▸ TASK BRIEF
From the entries below, pull out each line where "possono" appears.

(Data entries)
---

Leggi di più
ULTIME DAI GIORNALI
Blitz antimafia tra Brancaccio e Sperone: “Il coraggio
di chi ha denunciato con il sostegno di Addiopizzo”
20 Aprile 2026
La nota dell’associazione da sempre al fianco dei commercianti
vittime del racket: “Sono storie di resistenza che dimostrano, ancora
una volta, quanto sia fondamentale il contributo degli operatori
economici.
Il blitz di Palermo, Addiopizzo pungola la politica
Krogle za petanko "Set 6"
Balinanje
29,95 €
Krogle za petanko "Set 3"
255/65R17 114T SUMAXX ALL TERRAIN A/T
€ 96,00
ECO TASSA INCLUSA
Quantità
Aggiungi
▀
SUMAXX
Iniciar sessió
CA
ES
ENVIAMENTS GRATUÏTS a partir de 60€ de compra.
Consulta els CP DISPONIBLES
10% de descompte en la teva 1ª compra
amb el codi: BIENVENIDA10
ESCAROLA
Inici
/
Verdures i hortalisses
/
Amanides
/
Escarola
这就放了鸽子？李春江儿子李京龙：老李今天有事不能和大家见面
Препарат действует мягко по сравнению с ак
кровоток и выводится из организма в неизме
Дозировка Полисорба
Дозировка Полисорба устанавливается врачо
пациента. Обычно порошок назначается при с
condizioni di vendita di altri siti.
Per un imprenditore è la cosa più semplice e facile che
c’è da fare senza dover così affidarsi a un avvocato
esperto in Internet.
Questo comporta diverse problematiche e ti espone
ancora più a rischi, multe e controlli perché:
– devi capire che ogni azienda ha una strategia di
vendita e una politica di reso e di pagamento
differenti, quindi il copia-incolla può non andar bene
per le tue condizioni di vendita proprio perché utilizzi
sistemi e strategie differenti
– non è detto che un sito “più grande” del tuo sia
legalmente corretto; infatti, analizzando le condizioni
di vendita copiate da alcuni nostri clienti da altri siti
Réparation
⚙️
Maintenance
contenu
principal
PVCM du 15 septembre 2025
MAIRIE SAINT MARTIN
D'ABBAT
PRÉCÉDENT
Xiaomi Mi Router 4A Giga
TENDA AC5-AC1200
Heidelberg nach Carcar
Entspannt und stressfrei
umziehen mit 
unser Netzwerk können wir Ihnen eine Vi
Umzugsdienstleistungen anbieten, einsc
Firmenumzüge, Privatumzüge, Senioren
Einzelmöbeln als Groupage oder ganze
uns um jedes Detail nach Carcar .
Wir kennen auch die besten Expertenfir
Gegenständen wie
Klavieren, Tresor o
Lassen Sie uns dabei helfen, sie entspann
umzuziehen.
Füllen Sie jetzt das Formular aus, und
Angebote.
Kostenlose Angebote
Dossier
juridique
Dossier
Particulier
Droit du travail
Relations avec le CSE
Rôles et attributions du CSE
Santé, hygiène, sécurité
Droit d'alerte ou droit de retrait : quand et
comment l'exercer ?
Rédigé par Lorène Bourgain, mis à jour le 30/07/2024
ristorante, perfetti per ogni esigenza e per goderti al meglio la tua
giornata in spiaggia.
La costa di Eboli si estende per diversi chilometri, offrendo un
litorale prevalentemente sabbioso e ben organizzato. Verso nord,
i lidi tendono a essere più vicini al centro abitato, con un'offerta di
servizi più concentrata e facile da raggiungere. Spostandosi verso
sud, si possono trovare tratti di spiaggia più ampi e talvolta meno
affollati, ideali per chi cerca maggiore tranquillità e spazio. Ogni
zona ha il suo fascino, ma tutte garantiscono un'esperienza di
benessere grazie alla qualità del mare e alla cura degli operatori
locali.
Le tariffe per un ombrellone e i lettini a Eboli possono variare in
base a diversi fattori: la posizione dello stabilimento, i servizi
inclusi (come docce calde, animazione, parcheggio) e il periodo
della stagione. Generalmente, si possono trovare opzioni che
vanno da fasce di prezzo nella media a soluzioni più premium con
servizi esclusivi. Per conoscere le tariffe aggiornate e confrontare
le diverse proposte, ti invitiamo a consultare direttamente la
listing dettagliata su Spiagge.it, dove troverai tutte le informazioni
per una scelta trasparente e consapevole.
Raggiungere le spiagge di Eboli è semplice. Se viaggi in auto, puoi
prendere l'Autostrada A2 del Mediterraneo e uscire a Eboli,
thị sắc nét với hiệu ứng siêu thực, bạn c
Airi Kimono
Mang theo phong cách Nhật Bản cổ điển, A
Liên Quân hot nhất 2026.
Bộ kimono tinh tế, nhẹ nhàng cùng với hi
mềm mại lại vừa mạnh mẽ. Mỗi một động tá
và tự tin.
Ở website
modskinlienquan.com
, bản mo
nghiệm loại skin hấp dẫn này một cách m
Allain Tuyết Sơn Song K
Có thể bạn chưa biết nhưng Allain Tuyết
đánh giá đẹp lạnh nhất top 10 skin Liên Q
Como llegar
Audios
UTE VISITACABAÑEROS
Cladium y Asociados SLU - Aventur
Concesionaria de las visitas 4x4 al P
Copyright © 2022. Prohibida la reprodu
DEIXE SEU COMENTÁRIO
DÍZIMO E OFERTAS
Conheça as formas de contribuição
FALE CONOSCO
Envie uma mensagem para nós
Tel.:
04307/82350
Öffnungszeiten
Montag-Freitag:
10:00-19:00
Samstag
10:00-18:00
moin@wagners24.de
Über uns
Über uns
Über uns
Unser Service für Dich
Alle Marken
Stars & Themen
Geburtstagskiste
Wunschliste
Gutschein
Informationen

---

▸ EXERCISE SOLUTION
sud, si possono trovare tratti di spiaggia più ampi e talvolta meno
Le tariffe per un ombrellone e i lettini a Eboli possono variare in
della stagione. Generalmente, si possono trovare opzioni che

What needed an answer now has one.